BOSTON – Red Sox hitting coach Greg Colbrunn was back with the team on Monday for the first time since June 4 when he suffered a brain hemorrhage in Cleveland.

He has no memory of the next two or three days.

“It was 12:15 and we're getting ready to go (to the ballpark),” he said. “In the cab I had a bad headache. It was kind radiating down my neck kind of locking up on me. I started sweating and had a bad headache. Was in the cab with the trainer and he was trying to relax my muscles. I remember going to get dressed (once he reached the ballpark) and about 1:00 on I didn't recall anything for two or three days.

“It's called a thunder clap headache, worst headache you've ever had. Thank God I was where I was and had the people around me who knew what they were doing.

“When I started remembering Friday night, I never thought I was going to die. I had my wits about me, could walk around. I didn't know that for two days. I was talking to trainers. I seemed pretty good once they relieved the pressure in my head. I had a tube stick out of my head for two weeks. But that was part of the recovery process.”

Colbrunn stayed in Cleveland for about two weeks before going home to Charleston. He will gradually resume his duties with the Sox, picking up as he can.

“Mentally and physically build it up to it and be around,” he said. “There's no certain time frame.

“The club has struggled but that's baseball. [Sunday] night was a good sign. Good AB's a lot of good things happen. I talk to Victor [Rodriguez, assistant hitting coach] a lot every day and the coaching staff. I'm not coaching from 2000 miles a way they're there on a hands-on basis. They're all doing the right thing, getting their work in, trust in the process, trust in the procedure. I know we've struggled the last month but a lot of good things happened.”

For now, he’s just taking it one day at a time.

“Build up my stamina and focus,” he said. “It's almost like coming back from a concussion. Take one day at a time and be happy that it is one day.”

• Shane Victorino, was back in the clubhouse Monday afternoon, his rehab stopped when he received an epidural in his lower back. He has played just 21 games this season. Yes, he’s frustrated. And feeling guilty.

“You guys know,” he said. “There’s no reason for me to say how frustrated I am. As I said a few weeks ago, if there’s a bigger culprit in what has gone on to this point, I’m at the top of the list by not being out there. But looking at what’s going on, I have every confidence in the guys in the clubhouse to keep continuing doing what they’re doing. And the guys who got called up. I’m excited for Mookie [Betts]. I’m excited for him to go out there. And not worried one bit [when] he’s playing right field.”

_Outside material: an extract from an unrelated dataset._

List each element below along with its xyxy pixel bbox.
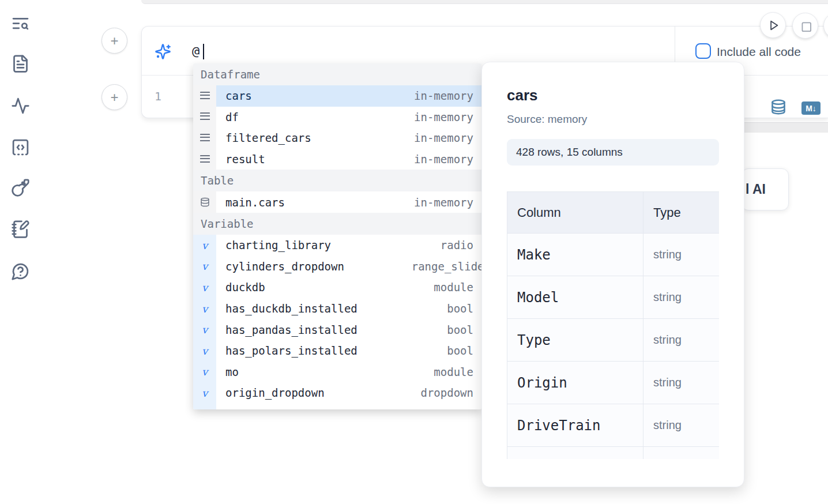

Victorino, who believes the Sox will have a good second half, does not yet have a time frame for a return. But he is hopeful it could be on this homestand.

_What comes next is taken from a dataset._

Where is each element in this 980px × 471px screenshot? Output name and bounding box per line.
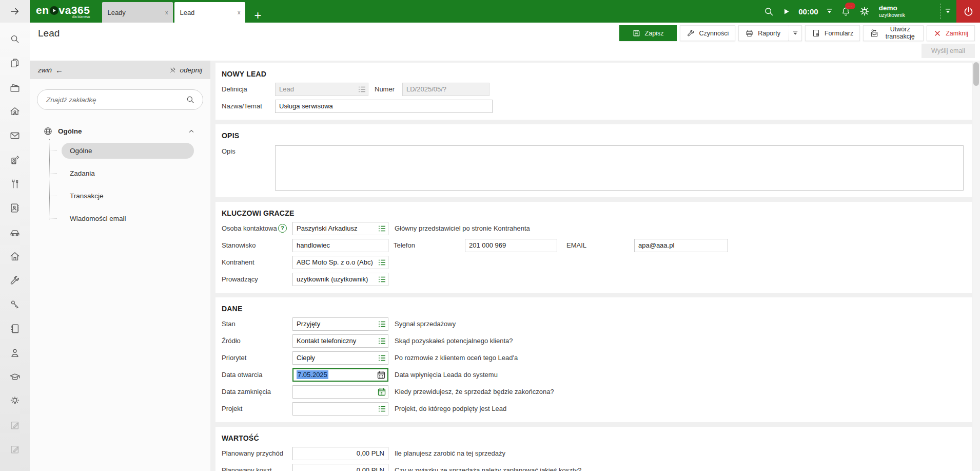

“If it was [up to] me, I’d be out there tomorrow,” he said. “I want it to be sooner rather than later. But I think from an aspect of making sure that I’m ready and healthy to play the rest of the way, I have no time frame, no timetable. But I’m hoping by the end of this homestand, that’s my goal.”

• A day after making his major league debut in Yankee Stadium, and just before he would make his debut at Fenway Park in center field, Betts said the advice he had received from Sox coaches was pretty simple.

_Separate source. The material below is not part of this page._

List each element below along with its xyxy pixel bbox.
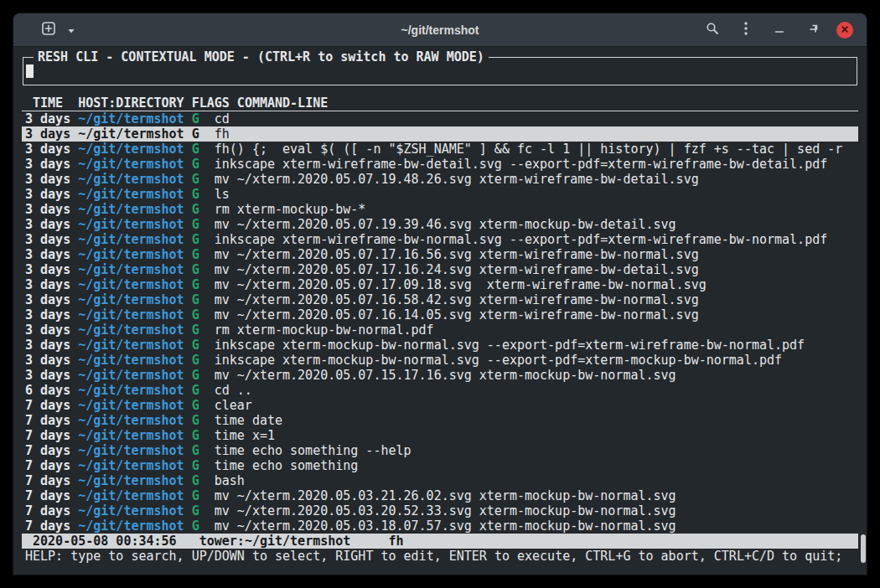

“Just go catch the ball,” he said.

Betts was called up on Saturday to give the Sox woeful offense a spark. He knows the expectations on him are high. For him, though, they are tempered.

“I’m not the savior,” he said. “I’m not going to say that I am. I’m just here to do my part.”

Betts is batting eighth against the Cubs Jake Arrieta in the homestand opener. He went 1-for-3 with a walk and a run scored Sunday in his debut.

“One game,” said Farrell. “I thought he controlled his at-bats very well the other night, particularly the one at-bat where he walked. I thought he battled inside the at-bat, took a couple of close pitches. Emotionally I thought he was well under control. Good bat speed. It’s one game. He looked OK.”